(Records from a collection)
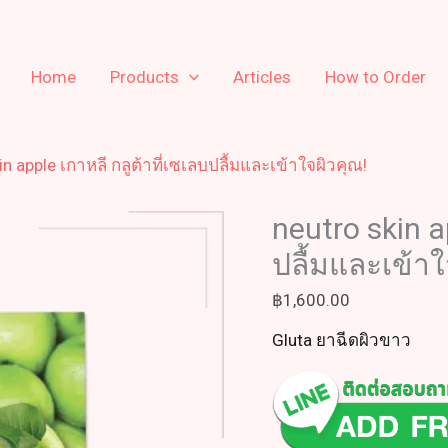
Home
Products
Articles
How to Order
in apple เกาหลี กลูต้าที่เซเลบปลื้มและเข้าใจผิวคุณ!
neutro skin a
ปลื้มและเข้าใ
฿
1,600.00
Gluta ยาฉีดผิวขาว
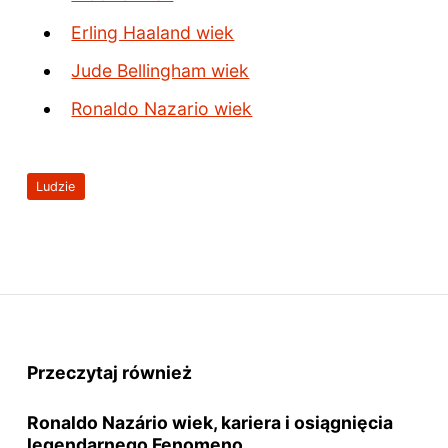
Erling Haaland wiek
Jude Bellingham wiek
Ronaldo Nazario wiek
Ludzie
Przeczytaj również
Ronaldo Nazário wiek, kariera i osiągnięcia
legendarnego Fenomeno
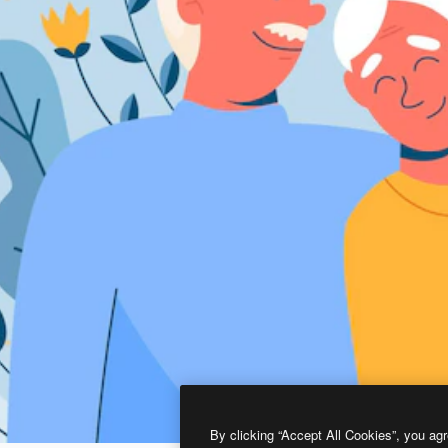
By clicking “Accept All Cookies”, you agr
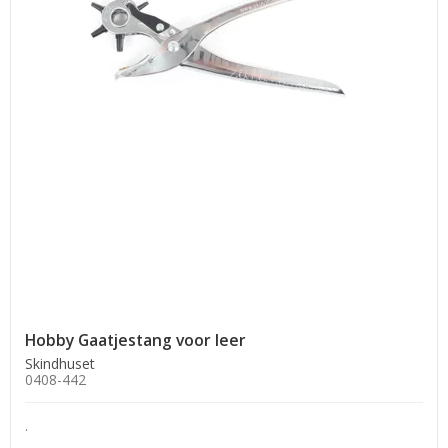
Hobby Gaatjestang voor leer
Skindhuset
0408-442
.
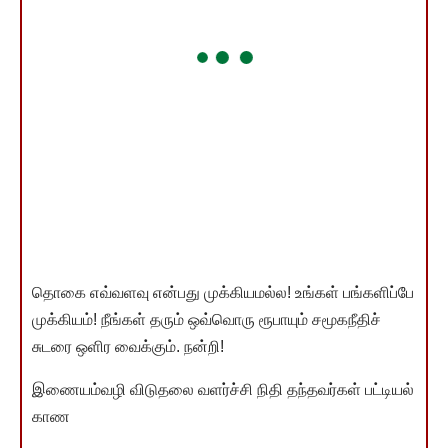
தொகை எவ்வளவு என்பது முக்கியமல்ல! உங்கள் பங்களிப்பே
முக்கியம்! நீங்கள் தரும் ஒவ்வொரு ரூபாயும் சமூகநீதிச்
சுடரை ஒளிர வைக்கும். நன்றி!
இணையம்வழி விடுதலை வளர்ச்சி நிதி தந்தவர்கள் பட்டியல்
காண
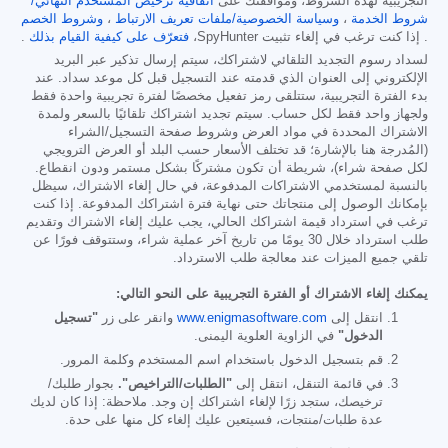
التجريبية لهذه الشروط، وموافقتك على
اتفاقية ترخيص المستخدم النهائي/
شروط الخدمة
،
وسياسة الخصوصية/ملفات تعريف الارتباط
،
وشروط الخصم
. إذا كنت ترغب في إلغاء تثبيت SpyHunter،
فتعرّف على كيفية القيام بذلك
.
لسداد رسوم التجديد التلقائي لاشتراكك، سيتم إرسال تذكير عبر البريد
الإلكتروني إلى العنوان الذي قدمته عند التسجيل قبل كل موعد سداد. عند
بدء الفترة التجريبية، ستتلقى رمز تفعيل مخصصًا لفترة تجريبية واحدة فقط
ولجهاز واحد فقط لكل حساب. سيتم تجديد اشتراكك تلقائيًا بالسعر ولمدة
الاشتراك المحددة في مواد العرض وشروط صفحة التسجيل/الشراء
(المُدرجة هنا بالإشارة؛ قد تختلف الأسعار حسب البلد أو العرض الترويجي
لكل صفحة شراء)، شريطة أن تكون مشتركًا بشكل مستمر ودون انقطاع.
بالنسبة لمستخدمي الاشتراكات المدفوعة، في حال إلغاء الاشتراك، سيظل
بإمكانك الوصول إلى منتجاتك حتى نهاية فترة اشتراكك المدفوعة. إذا كنت
ترغب في استرداد قيمة اشتراكك الحالي، يجب عليك إلغاء الاشتراك وتقديم
طلب استرداد خلال 30 يومًا من تاريخ آخر عملية شراء، وستتوقف فورًا عن
تلقي جميع الميزات عند معالجة طلب الاسترداد.
يمكنك إلغاء الاشتراك أو الفترة التجريبية على النحو التالي:
انتقل إلى
www.enigmasoftware.com
وانقر على زر
"تسجيل
الدخول"
في الزاوية العلوية اليمنى.
قم بتسجيل الدخول باستخدام اسم المستخدم وكلمة المرور.
في قائمة التنقل، انتقل إلى
"الطلبات/التراخيص".
بجوار طلبك/
ترخيصك، ستجد زرًا لإلغاء اشتراكك إن وجد. ملاحظة: إذا كان لديك
عدة طلبات/منتجات، فسيتعين عليك إلغاء كل منها على حدة.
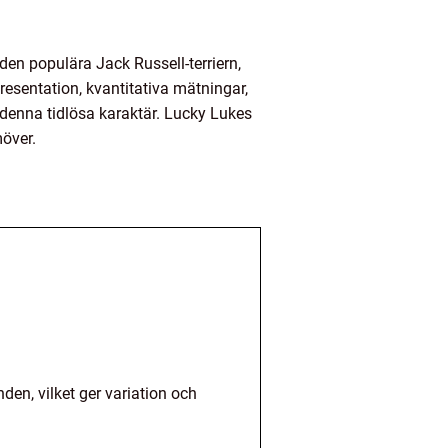
den populära Jack Russell-terriern,
presentation, kvantitativa mätningar,
 denna tidlösa karaktär. Lucky Lukes
över.
den, vilket ger variation och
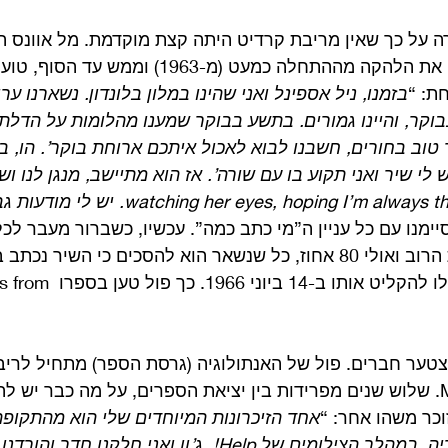
הרה על כך שאין מריבת קרדיט היתה קצת מוקדמת. מל אוונס ה
האנשים היחידים שליוו את הלהקה מההתחלה כמעט (מ-1963) 
ת: “
בזמנו, ניל אספינל ואני שהינו במלון בלונדון. נשארנו ער
וקר, והיינו גמורים. בתשע בבוקר שמענו מהלומות על הדלת 
ר טוב בחורים, חשבנו לבוא לאכול איתכם ארוחת בוקר’. הו, בר
 לי שיר ואני תקוע בו עם שורה’. אז הוא מתיישב, מנגן לנו וש
יימנו עם כל עניין ה”מי כתב כמה”. עכשיו, כשברור מעבר לכ
לקראת הסשן בו התחילו להקליט אותו 
טער חברים. פול של האנתולוגיה (גרסת הספר) מתחיל לריב
Many years from now. שלוש שנים מפרידות בין יציאת הספרים, על מה כבר 
וכר משהו אחר: “
אחד הזיכרונות המיוחדים שלי הוא מהתקופה 
באוברטאורן שבאוסטריה, במהלך הצילומים של Help!. ג’ון ואני ח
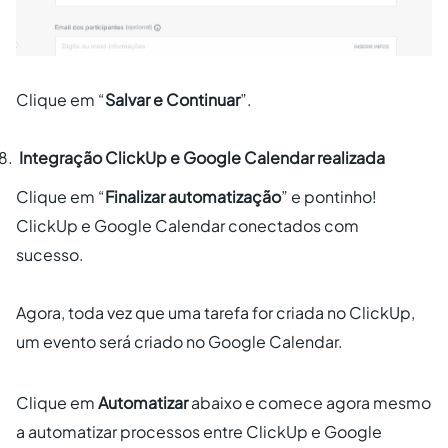
Clique em “
Salvar e Continuar
”.
Integração ClickUp e Google Calendar realizada
Clique em “
Finalizar automatização
” e pontinho!
ClickUp e Google Calendar conectados com
sucesso.
Agora, toda vez que uma tarefa for criada no ClickUp,
um evento será criado no Google Calendar.
Clique em
Automatizar
abaixo e comece agora mesmo
a automatizar processos entre ClickUp e Google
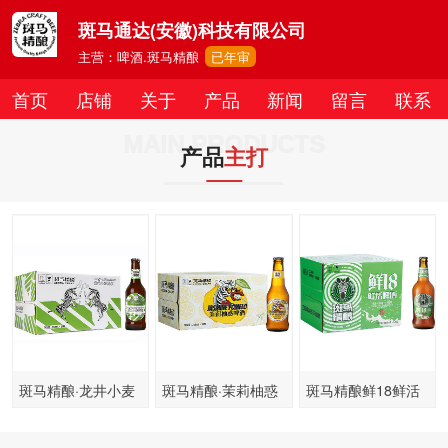
斑马通达(安徽)科技有限公司
主营：啤酒.斑马精酿
已年审
首页
店铺
关于
产品
新闻
留言
联系
MAIN PRODUCTS
产品
主打
斑马精酿·龙井小麦
斑马精酿·茉莉柚惑
斑马精酿鲜18鲜活
啤酒
啤酒
啤酒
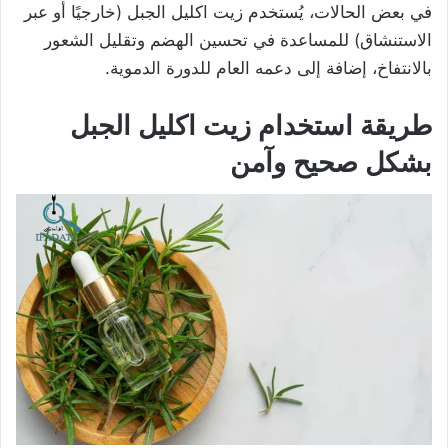
في بعض الحالات، يُستخدم زيت اكليل الجبل (خارجيًا أو عبر
الاستنشاق) للمساعدة في تحسين الهضم وتقليل الشعور
بالانتفاخ، إضافة إلى دعمه العام للدورة الدموية.
طريقة استخدام زيت اكليل الجبل
بشكل صحيح وآمن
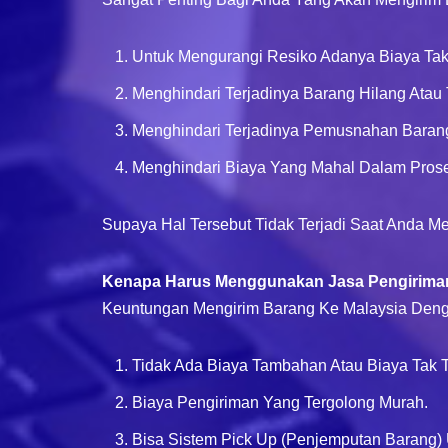
Untuk Mengurangi Resiko Adanya Biaya Tak
Menghindari Terjadinya Barang Hilang Atau T
Menghindari Terjadinya Pemusnahan Barang
Menghindari Biaya Yang Mahal Dalam Prose
Supaya Hal Tersebut Tidak Terjadi Saat Anda 
Kenapa Harus Menggunakan Jasa Pengiriman
Keuntungan Mengirim Barang Ke Malaysia Deng
Tidak Ada Biaya Tambahan Atau Biaya Tak T
Biaya Pengiriman Yang Tergolong Murah.
Bisa Sistem Pick Up (penjemputan Barang) 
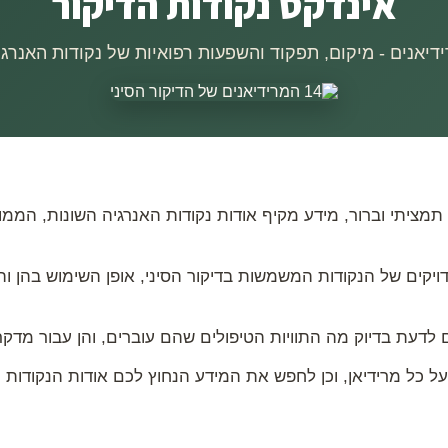
אינדקס נקודות הדיקור
יקים של הנקודות המשמשות בדיקור הסיני, אופן השימוש בהן וה
ם לדעת בדיוק מה התוויות הטיפולים שהם עוברים, והן עבור מדקר
ל כל מרידיאן, וכן לחפש את המידע הנחוץ לכם אודות הנקודות הא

▶ **REQUIRED WORK**
Repeat every line of the data above exactly, but drop the pictures.

▶ **TASK SOLUTION**
Home
Products
Articles
How to Order
in apple เกาหลี กลูต้าที่เซเลบปลื้มและเข้าใจผิวคุณ!
neutro skin a
ปลื้มและเข้าใ
฿
1,600.00
Gluta ยาฉีดผิวขาว
Erling Haaland wiek
Jude Bellingham wiek
Ronaldo Nazario wiek
Ludzie
Przeczytaj również
Ronaldo Nazário wiek, kariera i osiągnięcia
legendarnego Fenomeno
By clicking “Accept All Cookies”, you agr
Hobby Gaatjestang voor leer
Skindhuset
0408-442
.
தொகை எவ்வளவு என்பது முக்கியமல்ல! உங்கள் பங்களிப்பே
முக்கியம்! நீங்கள் தரும் ஒவ்வொரு ரூபாயும் சமூகநீதிச்
சுடரை ஒளிர வைக்கும். நன்றி!
இணையம்வழி விடுதலை வளர்ச்சி நிதி தந்தவர்கள் பட்டியல்
காண
التجريبية لهذه الشروط، وموافقتك على
اتفاقية ترخيص المستخدم النهائي/
شروط الخدمة
،
وسياسة الخصوصية/ملفات تعريف الارتباط
،
وشروط الخصم
. إذا كنت ترغب في إلغاء تثبيت SpyHunter،
فتعرّف على كيفية القيام بذلك
.
لسداد رسوم التجديد التلقائي لاشتراكك، سيتم إرسال تذكير عبر البريد
الإلكتروني إلى العنوان الذي قدمته عند التسجيل قبل كل موعد سداد. عند
بدء الفترة التجريبية، ستتلقى رمز تفعيل مخصصًا لفترة تجريبية واحدة فقط
ولجهاز واحد فقط لكل حساب. سيتم تجديد اشتراكك تلقائيًا بالسعر ولمدة
الاشتراك المحددة في مواد العرض وشروط صفحة التسجيل/الشراء
(المُدرجة هنا بالإشارة؛ قد تختلف الأسعار حسب البلد أو العرض الترويجي
لكل صفحة شراء)، شريطة أن تكون مشتركًا بشكل مستمر ودون انقطاع.
بالنسبة لمستخدمي الاشتراكات المدفوعة، في حال إلغاء الاشتراك، سيظل
بإمكانك الوصول إلى منتجاتك حتى نهاية فترة اشتراكك المدفوعة. إذا كنت
ترغب في استرداد قيمة اشتراكك الحالي، يجب عليك إلغاء الاشتراك وتقديم
طلب استرداد خلال 30 يومًا من تاريخ آخر عملية شراء، وستتوقف فورًا عن
تلقي جميع الميزات عند معالجة طلب الاسترداد.
يمكنك إلغاء الاشتراك أو الفترة التجريبية على النحو التالي:
انتقل إلى
www.enigmasoftware.com
وانقر على زر
"تسجيل
الدخول"
في الزاوية العلوية اليمنى.
قم بتسجيل الدخول باستخدام اسم المستخدم وكلمة المرور.
في قائمة التنقل، انتقل إلى
"الطلبات/التراخيص".
بجوار طلبك/
ترخيصك، ستجد زرًا لإلغاء اشتراكك إن وجد. ملاحظة: إذا كان لديك
عدة طلبات/منتجات، فسيتعين عليك إلغاء كل منها على حدة.
den populära Jack Russell-terriern,
presentation, kvantitativa mätningar,
 denna tidlösa karaktär. Lucky Lukes
över.
den, vilket ger variation och
הרה על כך שאין מריבת קרדיט היתה קצת מוקדמת. מל אוונס ה
האנשים היחידים שליוו את הלהקה מההתחלה כמעט (מ-1963) 
ת: “
בזמנו, ניל אספינל ואני שהינו במלון בלונדון. נשארנו ער
וקר, והיינו גמורים. בתשע בבוקר שמענו מהלומות על הדלת 
ר טוב בחורים, חשבנו לבוא לאכול איתכם ארוחת בוקר’. הו, בר
 לי שיר ואני תקוע בו עם שורה’. אז הוא מתיישב, מנגן לנו וש
יימנו עם כל עניין ה”מי כתב כמה”. עכשיו, כשברור מעבר לכ
לקראת הסשן בו התחילו להקליט אותו 
טער חברים. פול של האנתולוגיה (גרסת הספר) מתחיל לריב
Many years from now. שלוש שנים מפרידות בין יציאת הספרים, על מה כבר 
וכר משהו אחר: “
אחד הזיכרונות המיוחדים שלי הוא מהתקופה 
באוברטאורן שבאוסטריה, במהלך הצילומים של Help!. ג’ון ואני ח
Clique em “
Salvar e Continuar
”.
Integração ClickUp e Google Calendar realizada
Clique em “
Finalizar automatização
” e pontinho!
ClickUp e Google Calendar conectados com
sucesso.
Agora, toda vez que uma tarefa for criada no ClickUp,
um evento será criado no Google Calendar.
Clique em
Automatizar
abaixo e comece agora mesmo
a automatizar processos entre ClickUp e Google
斑马通达(安徽)科技有限公司
主营：啤酒.斑马精酿
已年审
首页
店铺
关于
产品
新闻
留言
联系
MAIN PRODUCTS
产品
主打
斑马精酿·龙井小麦
斑马精酿·茉莉柚惑
斑马精酿鲜18鲜活
啤酒
啤酒
啤酒
في بعض الحالات، يُستخدم زيت اكليل الجبل (خارجيًا أو عبر
الاستنشاق) للمساعدة في تحسين الهضم وتقليل الشعور
بالانتفاخ، إضافة إلى دعمه العام للدورة الدموية.
طريقة استخدام زيت اكليل الجبل
بشكل صحيح وآمن
Untuk Mengurangi Resiko Adanya Biaya Tak
Menghindari Terjadinya Barang Hilang Atau T
Menghindari Terjadinya Pemusnahan Barang
Menghindari Biaya Yang Mahal Dalam Prose
Supaya Hal Tersebut Tidak Terjadi Saat Anda 
Kenapa Harus Menggunakan Jasa Pengiriman
Keuntungan Mengirim Barang Ke Malaysia Deng
Tidak Ada Biaya Tambahan Atau Biaya Tak T
Biaya Pengiriman Yang Tergolong Murah.
Bisa Sistem Pick Up (penjemputan Barang) 
אינדקס נקודות הדיקור
יקים של הנקודות המשמשות בדיקור הסיני, אופן השימוש בהן וה
ם לדעת בדיוק מה התוויות הטיפולים שהם עוברים, והן עבור מדקר
ל כל מרידיאן, וכן לחפש את המידע הנחוץ לכם אודות הנקודות הא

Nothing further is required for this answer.